• [Work instructions] Every line holding "phải" should be copied from the records below.

• [Records for the task]
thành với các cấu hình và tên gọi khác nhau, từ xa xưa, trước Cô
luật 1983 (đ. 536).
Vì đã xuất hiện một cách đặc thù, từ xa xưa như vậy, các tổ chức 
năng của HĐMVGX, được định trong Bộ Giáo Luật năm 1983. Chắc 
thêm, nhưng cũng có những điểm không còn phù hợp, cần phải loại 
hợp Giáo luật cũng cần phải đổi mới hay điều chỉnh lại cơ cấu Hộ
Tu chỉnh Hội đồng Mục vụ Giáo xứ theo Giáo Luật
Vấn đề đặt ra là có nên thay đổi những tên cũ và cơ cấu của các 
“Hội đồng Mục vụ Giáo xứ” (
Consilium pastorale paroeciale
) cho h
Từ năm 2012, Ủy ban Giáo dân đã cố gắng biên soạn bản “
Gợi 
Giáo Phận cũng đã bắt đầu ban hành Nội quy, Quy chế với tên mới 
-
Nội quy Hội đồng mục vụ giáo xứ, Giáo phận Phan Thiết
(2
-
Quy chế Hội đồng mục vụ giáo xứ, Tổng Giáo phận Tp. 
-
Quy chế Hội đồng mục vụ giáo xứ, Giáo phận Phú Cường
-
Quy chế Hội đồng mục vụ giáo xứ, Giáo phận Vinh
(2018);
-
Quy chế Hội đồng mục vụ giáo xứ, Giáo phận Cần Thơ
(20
* * *
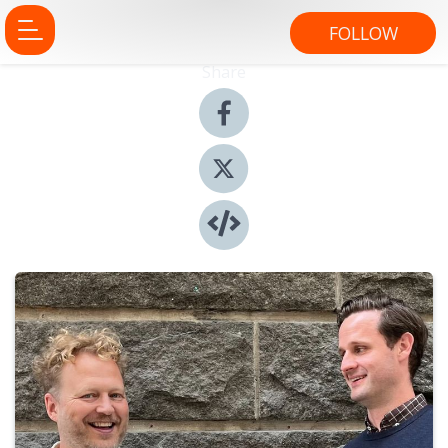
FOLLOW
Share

• [Result for this task]
thêm, nhưng cũng có những điểm không còn phù hợp, cần phải loại 
hợp Giáo luật cũng cần phải đổi mới hay điều chỉnh lại cơ cấu Hộ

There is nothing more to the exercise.